A second transformation pre- and post-multiplies the Laplacian by \(D^{-1/2}\), the inverse of the square root of the degree.
This yields a *symmetric* normalized Laplacian as:
\[L_{sym} = D^{-1/2}DD^{-1/2} - D^{-1/2}WD^{-1/2} = I - D^{-1/2}WD^{-1/2}.\]
Again, the smallest eigenvalue is zero, but the associated eigenvector now becomes \(D^{1/2}\iota\).

Spectral clustering algorithms differ by whether the unnormalized or normalized Laplacian is used to compute the \(k\) smallest eigenvalues and associated eigenvectors, and whether the Laplacian or the adjacency matrix is the basis for the calculation.

Specifically, as an alternative to using the smallest eigenvalues and associated eigenvectors of the normalized Laplacian,
the *largest* eigenvalues/eigenvectors of the normalized adjacency (or affinity) matrix can be computed.

The standard eigenvalue
expression is the following equality:
\[Lu = \lambda u,\]
where \(u\) is the eigenvector associated with eigenvalue \(\lambda\).

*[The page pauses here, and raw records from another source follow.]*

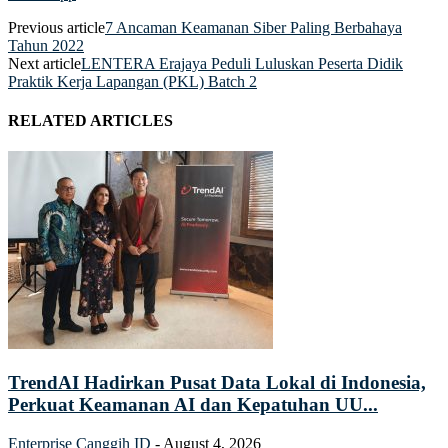
Previous article
7 Ancaman Keamanan Siber Paling Berbahaya
Tahun 2022
Next article
LENTERA Erajaya Peduli Luluskan Peserta Didik
Praktik Kerja Lapangan (PKL) Batch 2
RELATED ARTICLES
TrendAI Hadirkan Pusat Data Lokal di Indonesia,
Perkuat Keamanan AI dan Kepatuhan UU...
Enterprise
Canggih ID
-
August 4, 2026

Subtracting both sides from \(Iu\) yields:
\[(I - L)u = (1 - \lambda)u.\]
In other words, if the smallest eigenvalue of \(L\) is 0, then the largest eigenvalue of \(I - L\) is 1. Moreover:
\[I - L = I - [I - D^{-1/2}WD^{-1/2}] = D^{-1/2}WD^{-1/2}.\]
This result implies that the search for the smallest eigenvalue of \(L\) is equivalent to the search for the *largest* eigenvalue
of \(D^{-1/2}WD^{-1/2}\), the normalized adjacency matrix.